(Material for this task)
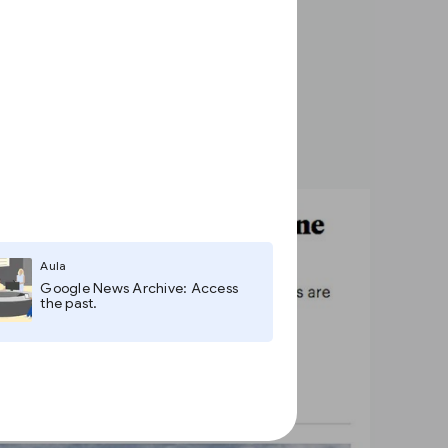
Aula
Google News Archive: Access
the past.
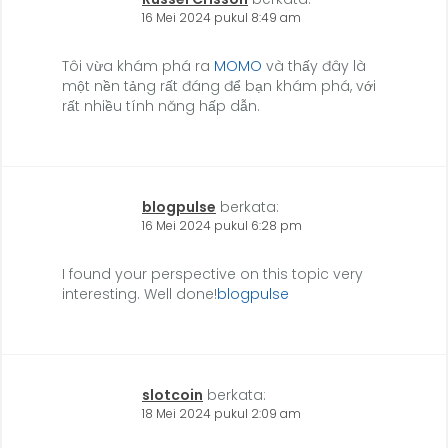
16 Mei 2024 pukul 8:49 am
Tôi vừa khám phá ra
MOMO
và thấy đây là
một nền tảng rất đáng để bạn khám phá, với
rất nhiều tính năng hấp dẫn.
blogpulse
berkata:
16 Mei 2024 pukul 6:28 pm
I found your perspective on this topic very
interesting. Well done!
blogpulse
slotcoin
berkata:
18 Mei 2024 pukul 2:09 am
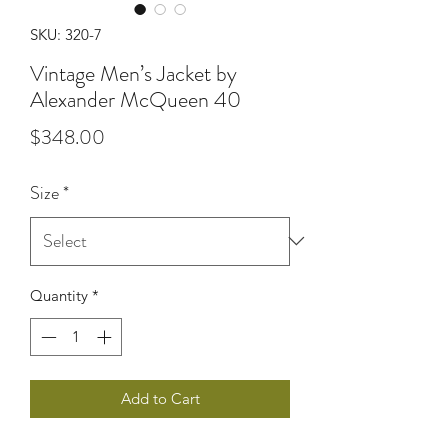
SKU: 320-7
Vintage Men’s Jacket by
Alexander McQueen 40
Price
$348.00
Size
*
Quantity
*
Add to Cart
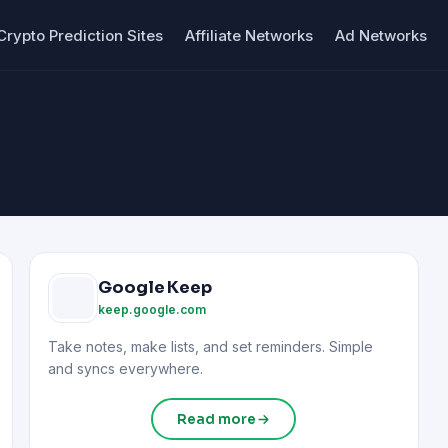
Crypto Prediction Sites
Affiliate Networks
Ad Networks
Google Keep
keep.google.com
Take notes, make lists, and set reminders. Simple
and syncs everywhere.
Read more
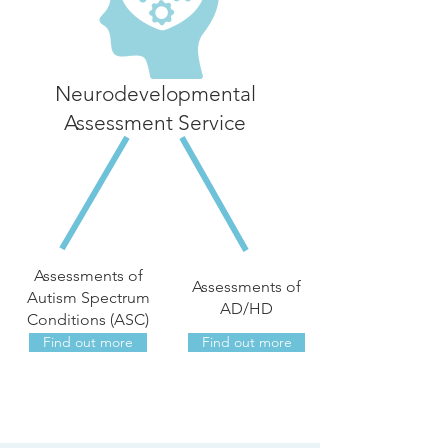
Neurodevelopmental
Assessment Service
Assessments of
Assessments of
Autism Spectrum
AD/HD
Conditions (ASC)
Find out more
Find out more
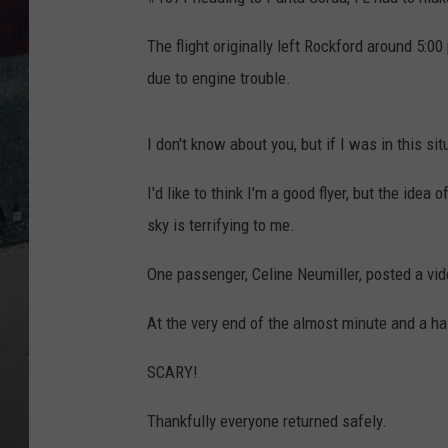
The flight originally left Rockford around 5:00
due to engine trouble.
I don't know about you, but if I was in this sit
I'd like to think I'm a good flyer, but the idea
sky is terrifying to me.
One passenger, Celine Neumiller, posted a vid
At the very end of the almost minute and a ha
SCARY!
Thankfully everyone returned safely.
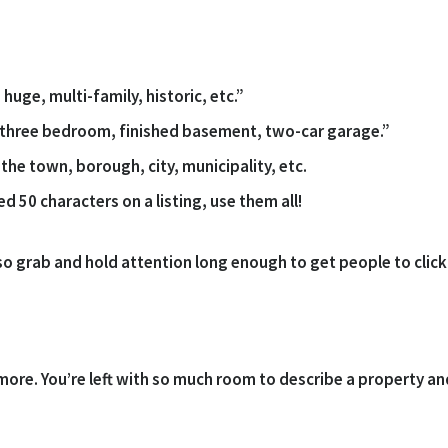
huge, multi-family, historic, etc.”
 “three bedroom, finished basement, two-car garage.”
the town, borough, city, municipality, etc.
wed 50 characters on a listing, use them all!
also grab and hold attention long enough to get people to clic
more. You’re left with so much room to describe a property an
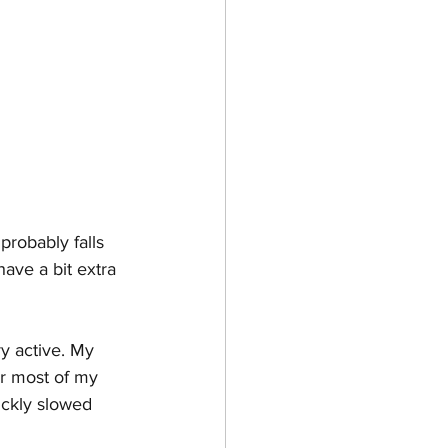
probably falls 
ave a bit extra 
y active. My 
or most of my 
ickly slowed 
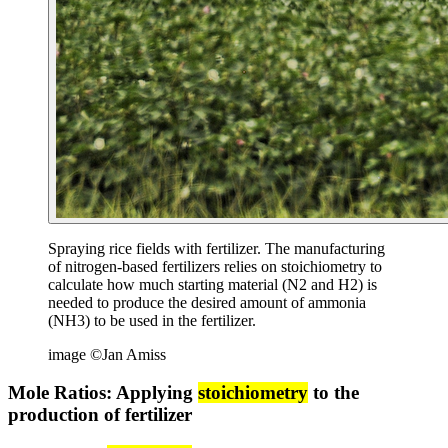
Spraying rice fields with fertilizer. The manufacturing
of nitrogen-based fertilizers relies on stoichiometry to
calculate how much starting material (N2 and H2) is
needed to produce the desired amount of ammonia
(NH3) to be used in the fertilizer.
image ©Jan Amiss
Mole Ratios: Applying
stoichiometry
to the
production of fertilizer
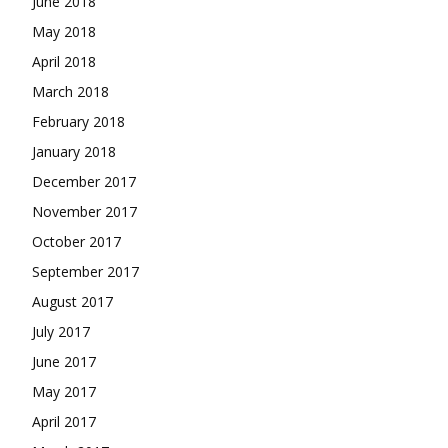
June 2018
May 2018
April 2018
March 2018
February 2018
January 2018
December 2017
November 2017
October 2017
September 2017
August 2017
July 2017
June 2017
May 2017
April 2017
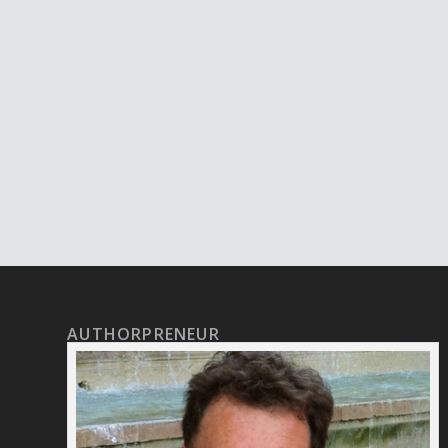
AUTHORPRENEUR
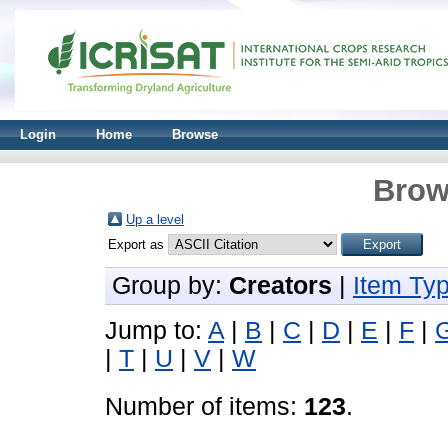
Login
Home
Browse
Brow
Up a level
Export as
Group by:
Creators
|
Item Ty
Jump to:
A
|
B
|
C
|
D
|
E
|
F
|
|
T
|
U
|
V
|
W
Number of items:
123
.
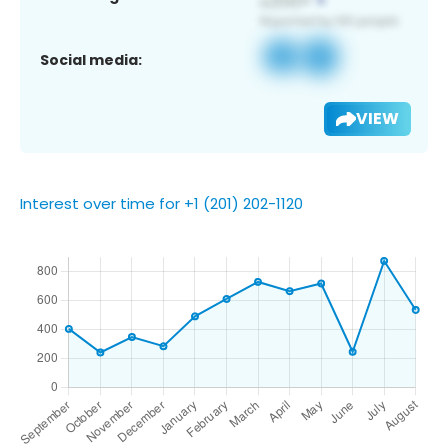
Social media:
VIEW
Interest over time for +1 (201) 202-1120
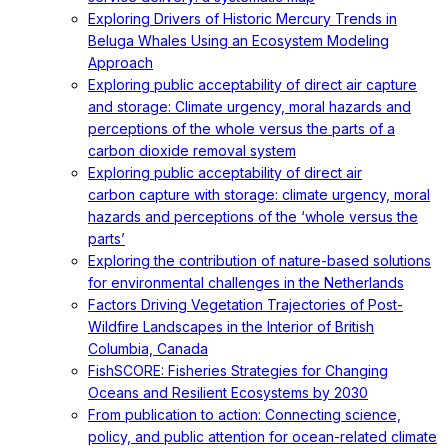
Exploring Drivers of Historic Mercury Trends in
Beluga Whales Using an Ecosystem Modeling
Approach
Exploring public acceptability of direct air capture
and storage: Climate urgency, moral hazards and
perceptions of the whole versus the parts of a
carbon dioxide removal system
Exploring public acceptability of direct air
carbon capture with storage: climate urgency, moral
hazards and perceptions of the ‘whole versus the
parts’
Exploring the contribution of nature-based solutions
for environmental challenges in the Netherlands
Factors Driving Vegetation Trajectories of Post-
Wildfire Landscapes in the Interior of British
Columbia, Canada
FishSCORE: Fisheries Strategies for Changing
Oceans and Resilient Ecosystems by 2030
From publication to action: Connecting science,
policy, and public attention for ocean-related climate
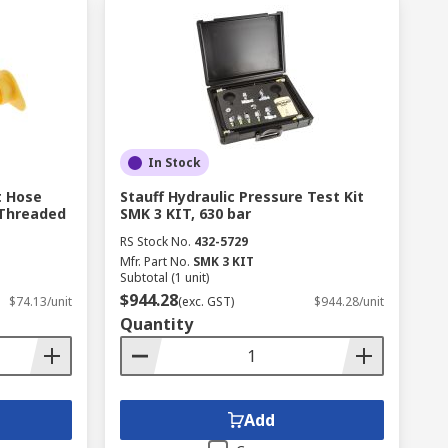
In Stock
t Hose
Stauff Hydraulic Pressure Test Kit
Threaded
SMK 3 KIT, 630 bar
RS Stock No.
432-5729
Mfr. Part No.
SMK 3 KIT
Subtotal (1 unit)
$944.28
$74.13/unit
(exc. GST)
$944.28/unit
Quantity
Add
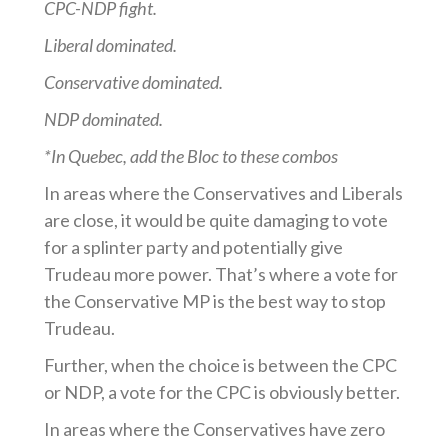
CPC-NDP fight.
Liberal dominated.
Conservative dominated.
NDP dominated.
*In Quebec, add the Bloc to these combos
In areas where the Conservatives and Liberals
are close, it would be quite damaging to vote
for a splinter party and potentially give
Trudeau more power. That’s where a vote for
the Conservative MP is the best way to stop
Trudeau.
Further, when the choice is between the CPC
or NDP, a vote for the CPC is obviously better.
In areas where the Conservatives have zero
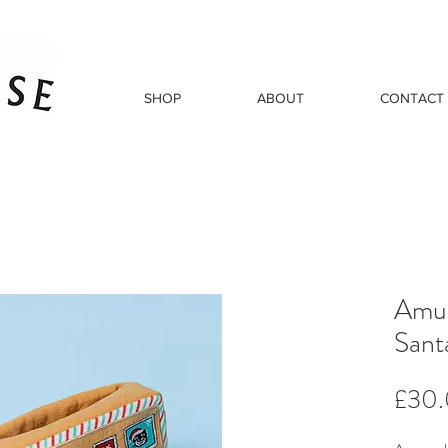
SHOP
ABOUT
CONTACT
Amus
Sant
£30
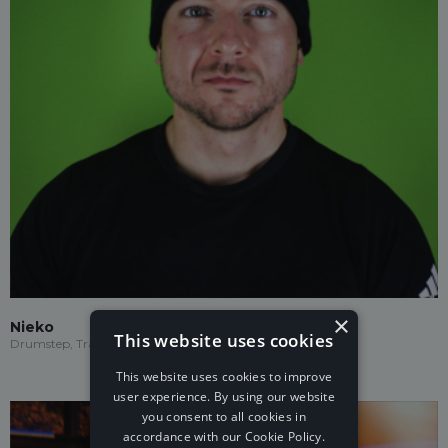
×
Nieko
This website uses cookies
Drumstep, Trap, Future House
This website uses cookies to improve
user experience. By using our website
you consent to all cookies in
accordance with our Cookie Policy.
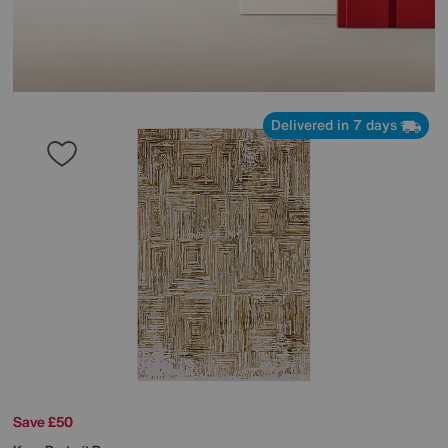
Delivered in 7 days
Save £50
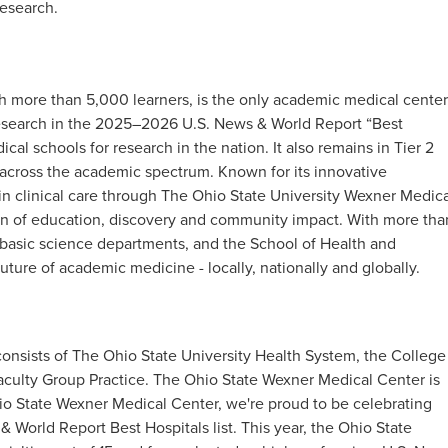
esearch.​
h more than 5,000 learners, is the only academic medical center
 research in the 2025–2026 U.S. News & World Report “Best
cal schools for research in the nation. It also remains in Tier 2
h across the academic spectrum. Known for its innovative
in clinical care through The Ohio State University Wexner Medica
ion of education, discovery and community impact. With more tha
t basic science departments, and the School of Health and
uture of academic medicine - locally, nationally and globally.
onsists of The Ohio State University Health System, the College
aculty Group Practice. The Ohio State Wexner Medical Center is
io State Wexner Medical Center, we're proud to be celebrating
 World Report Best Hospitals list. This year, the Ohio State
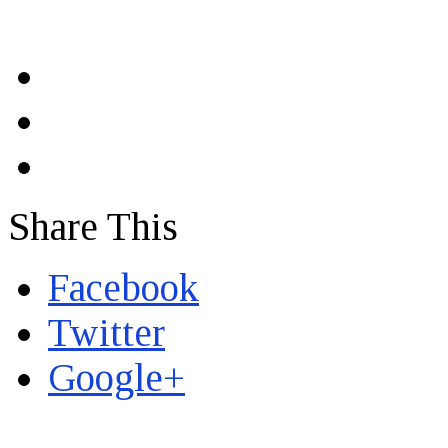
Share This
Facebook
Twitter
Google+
(End Material for this task)
### Exercise brief
Give back each entry exactly as it appears, with no pictures.

### Your response
Aula
Google News Archive: Access
the past.
16 Mei 2024 pukul 8:49 am
Tôi vừa khám phá ra
MOMO
và thấy đây là
một nền tảng rất đáng để bạn khám phá, với
rất nhiều tính năng hấp dẫn.
blogpulse
berkata:
16 Mei 2024 pukul 6:28 pm
I found your perspective on this topic very
interesting. Well done!
blogpulse
slotcoin
berkata:
18 Mei 2024 pukul 2:09 am
SKU: 320-7
Vintage Men’s Jacket by
Alexander McQueen 40
Price
$348.00
Size
*
Quantity
*
Add to Cart
Crypto Prediction Sites
Affiliate Networks
Ad Networks
Google Keep
keep.google.com
Take notes, make lists, and set reminders. Simple
and syncs everywhere.
Read more
Neurodevelopmental
Assessment Service
Assessments of
Assessments of
Autism Spectrum
AD/HD
Conditions (ASC)
Find out more
Find out more
The flight originally left Rockford around 5:00
due to engine trouble.
I don't know about you, but if I was in this sit
I'd like to think I'm a good flyer, but the idea
sky is terrifying to me.
One passenger, Celine Neumiller, posted a vid
At the very end of the almost minute and a ha
SCARY!
Thankfully everyone returned safely.
huge, multi-family, historic, etc.”
 “three bedroom, finished basement, two-car garage.”
the town, borough, city, municipality, etc.
wed 50 characters on a listing, use them all!
also grab and hold attention long enough to get people to clic
more. You’re left with so much room to describe a property an
probably falls 
ave a bit extra 
y active. My 
or most of my 
ickly slowed 
Spraying rice fields with fertilizer. The manufacturing
of nitrogen-based fertilizers relies on stoichiometry to
calculate how much starting material (N2 and H2) is
needed to produce the desired amount of ammonia
(NH3) to be used in the fertilizer.
image ©Jan Amiss
Mole Ratios: Applying
stoichiometry
to the
production of fertilizer
June 2018
May 2018
April 2018
March 2018
February 2018
January 2018
December 2017
November 2017
October 2017
September 2017
August 2017
July 2017
June 2017
May 2017
April 2017
AUTHORPRENEUR
Login
Home
Browse
Brow
Up a level
Export as
Group by:
Creators
|
Item Ty
Jump to:
A
|
B
|
C
|
D
|
E
|
F
|
|
T
|
U
|
V
|
W
Number of items:
123
.
Social media:
VIEW
Interest over time for +1 (201) 202-1120
Exploring Drivers of Historic Mercury Trends in
Beluga Whales Using an Ecosystem Modeling
Approach
Exploring public acceptability of direct air capture
and storage: Climate urgency, moral hazards and
perceptions of the whole versus the parts of a
carbon dioxide removal system
Exploring public acceptability of direct air
carbon capture with storage: climate urgency, moral
hazards and perceptions of the ‘whole versus the
parts’
Exploring the contribution of nature-based solutions
for environmental challenges in the Netherlands
Factors Driving Vegetation Trajectories of Post-
Wildfire Landscapes in the Interior of British
Columbia, Canada
FishSCORE: Fisheries Strategies for Changing
Oceans and Resilient Ecosystems by 2030
From publication to action: Connecting science,
policy, and public attention for ocean-related climate
In Stock
t Hose
Stauff Hydraulic Pressure Test Kit
Threaded
SMK 3 KIT, 630 bar
RS Stock No.
432-5729
Mfr. Part No.
SMK 3 KIT
Subtotal (1 unit)
$944.28
$74.13/unit
(exc. GST)
$944.28/unit
Quantity
Add
CPC-NDP fight.
Liberal dominated.
Conservative dominated.
NDP dominated.
*In Quebec, add the Bloc to these combos
In areas where the Conservatives and Liberals
are close, it would be quite damaging to vote
for a splinter party and potentially give
Trudeau more power. That’s where a vote for
the Conservative MP is the best way to stop
Trudeau.
Further, when the choice is between the CPC
or NDP, a vote for the CPC is obviously better.
In areas where the Conservatives have zero
SHOP
ABOUT
CONTACT
Amus
Sant
£30
×
Nieko
This website uses cookies
Drumstep, Trap, Future House
This website uses cookies to improve
user experience. By using our website
you consent to all cookies in
accordance with our Cookie Policy.
Delivered in 7 days
Save £50
esearch.​
h more than 5,000 learners, is the only academic medical center
 research in the 2025–2026 U.S. News & World Report “Best
cal schools for research in the nation. It also remains in Tier 2
h across the academic spectrum. Known for its innovative
in clinical care through The Ohio State University Wexner Medica
ion of education, discovery and community impact. With more tha
t basic science departments, and the School of Health and
uture of academic medicine - locally, nationally and globally.
onsists of The Ohio State University Health System, the College
aculty Group Practice. The Ohio State Wexner Medical Center is
io State Wexner Medical Center, we're proud to be celebrating
 World Report Best Hospitals list. This year, the Ohio State
Share This
Facebook
Twitter
Google+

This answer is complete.